Please repeat the lines below exactly. Begin with the line containing "PRESIDENTE: Amanda Antônia Costa Ribe" and go on through the line containing "color. We're breaking down everything you".

Items listed in a dataset:
※
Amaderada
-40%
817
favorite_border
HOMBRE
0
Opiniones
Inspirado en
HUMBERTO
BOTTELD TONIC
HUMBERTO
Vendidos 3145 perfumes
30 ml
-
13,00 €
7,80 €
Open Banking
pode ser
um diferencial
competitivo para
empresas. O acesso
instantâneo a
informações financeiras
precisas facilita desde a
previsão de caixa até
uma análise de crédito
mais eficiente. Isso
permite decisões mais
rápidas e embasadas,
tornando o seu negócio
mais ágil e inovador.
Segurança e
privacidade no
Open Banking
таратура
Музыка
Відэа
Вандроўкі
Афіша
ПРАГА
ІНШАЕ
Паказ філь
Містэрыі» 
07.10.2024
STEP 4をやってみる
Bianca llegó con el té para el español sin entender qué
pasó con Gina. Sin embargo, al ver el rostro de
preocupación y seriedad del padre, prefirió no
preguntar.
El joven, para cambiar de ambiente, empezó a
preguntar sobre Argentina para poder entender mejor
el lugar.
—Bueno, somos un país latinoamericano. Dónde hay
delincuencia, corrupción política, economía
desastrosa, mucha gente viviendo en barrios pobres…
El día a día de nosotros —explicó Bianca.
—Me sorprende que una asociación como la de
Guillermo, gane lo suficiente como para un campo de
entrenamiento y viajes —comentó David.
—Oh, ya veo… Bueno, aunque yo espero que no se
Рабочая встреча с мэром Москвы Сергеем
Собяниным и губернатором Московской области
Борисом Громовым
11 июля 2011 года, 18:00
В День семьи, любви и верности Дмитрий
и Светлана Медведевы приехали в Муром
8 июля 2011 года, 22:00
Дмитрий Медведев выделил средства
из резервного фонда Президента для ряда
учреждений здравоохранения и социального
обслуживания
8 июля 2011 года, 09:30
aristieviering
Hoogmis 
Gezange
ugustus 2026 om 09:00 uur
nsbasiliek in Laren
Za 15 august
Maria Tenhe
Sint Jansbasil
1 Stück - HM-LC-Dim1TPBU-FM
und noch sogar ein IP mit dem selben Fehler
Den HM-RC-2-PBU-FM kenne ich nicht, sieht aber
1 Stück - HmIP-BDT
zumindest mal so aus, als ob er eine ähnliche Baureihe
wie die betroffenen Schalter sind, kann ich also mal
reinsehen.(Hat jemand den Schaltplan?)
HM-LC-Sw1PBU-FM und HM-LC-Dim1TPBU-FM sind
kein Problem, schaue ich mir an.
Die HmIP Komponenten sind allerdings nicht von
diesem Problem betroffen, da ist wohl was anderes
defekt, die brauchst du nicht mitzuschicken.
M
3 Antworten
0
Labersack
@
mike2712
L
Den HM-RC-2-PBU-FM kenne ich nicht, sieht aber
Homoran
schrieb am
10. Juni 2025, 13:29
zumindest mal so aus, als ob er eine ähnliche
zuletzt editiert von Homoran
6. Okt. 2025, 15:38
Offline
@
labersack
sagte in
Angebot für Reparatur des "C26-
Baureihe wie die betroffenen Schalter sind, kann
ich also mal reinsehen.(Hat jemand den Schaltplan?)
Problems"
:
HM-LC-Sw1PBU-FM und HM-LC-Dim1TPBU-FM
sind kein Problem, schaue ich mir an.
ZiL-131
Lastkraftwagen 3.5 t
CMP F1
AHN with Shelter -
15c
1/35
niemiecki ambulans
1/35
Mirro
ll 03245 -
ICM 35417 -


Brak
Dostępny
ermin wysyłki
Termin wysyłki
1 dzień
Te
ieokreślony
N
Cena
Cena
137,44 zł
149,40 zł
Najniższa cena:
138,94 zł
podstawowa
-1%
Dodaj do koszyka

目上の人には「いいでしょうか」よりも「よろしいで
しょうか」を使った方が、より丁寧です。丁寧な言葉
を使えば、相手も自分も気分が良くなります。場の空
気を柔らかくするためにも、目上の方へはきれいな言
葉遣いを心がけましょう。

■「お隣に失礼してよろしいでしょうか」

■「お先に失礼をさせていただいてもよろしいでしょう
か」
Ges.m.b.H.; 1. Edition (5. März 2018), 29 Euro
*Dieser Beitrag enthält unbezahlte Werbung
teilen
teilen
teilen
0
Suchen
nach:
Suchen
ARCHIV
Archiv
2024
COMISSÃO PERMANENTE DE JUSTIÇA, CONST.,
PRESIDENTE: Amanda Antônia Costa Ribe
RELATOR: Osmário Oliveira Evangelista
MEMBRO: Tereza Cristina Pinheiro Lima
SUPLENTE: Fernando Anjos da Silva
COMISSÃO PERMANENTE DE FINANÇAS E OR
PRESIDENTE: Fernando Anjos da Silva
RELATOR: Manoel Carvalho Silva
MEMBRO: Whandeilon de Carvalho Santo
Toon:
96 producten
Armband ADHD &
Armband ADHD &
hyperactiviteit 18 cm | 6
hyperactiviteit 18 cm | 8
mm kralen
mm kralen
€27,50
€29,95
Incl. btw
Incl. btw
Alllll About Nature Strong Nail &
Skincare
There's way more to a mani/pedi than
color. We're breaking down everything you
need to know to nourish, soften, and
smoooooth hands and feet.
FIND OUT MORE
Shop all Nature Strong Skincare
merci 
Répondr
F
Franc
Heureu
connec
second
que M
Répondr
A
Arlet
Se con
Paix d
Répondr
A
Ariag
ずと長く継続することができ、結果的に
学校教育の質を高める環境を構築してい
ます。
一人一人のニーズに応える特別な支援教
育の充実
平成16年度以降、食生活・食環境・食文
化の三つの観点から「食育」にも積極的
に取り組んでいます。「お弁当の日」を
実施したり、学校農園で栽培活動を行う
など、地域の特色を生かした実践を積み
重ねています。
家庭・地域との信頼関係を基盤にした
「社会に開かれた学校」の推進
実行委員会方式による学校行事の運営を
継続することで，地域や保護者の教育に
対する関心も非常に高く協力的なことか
※
> _Exercise solution_
PRESIDENTE: Amanda Antônia Costa Ribe
RELATOR: Osmário Oliveira Evangelista
MEMBRO: Tereza Cristina Pinheiro Lima
SUPLENTE: Fernando Anjos da Silva
COMISSÃO PERMANENTE DE FINANÇAS E OR
PRESIDENTE: Fernando Anjos da Silva
RELATOR: Manoel Carvalho Silva
MEMBRO: Whandeilon de Carvalho Santo
Toon:
96 producten
Armband ADHD &
Armband ADHD &
hyperactiviteit 18 cm | 6
hyperactiviteit 18 cm | 8
mm kralen
mm kralen
€27,50
€29,95
Incl. btw
Incl. btw
Alllll About Nature Strong Nail &
Skincare
There's way more to a mani/pedi than
color. We're breaking down everything you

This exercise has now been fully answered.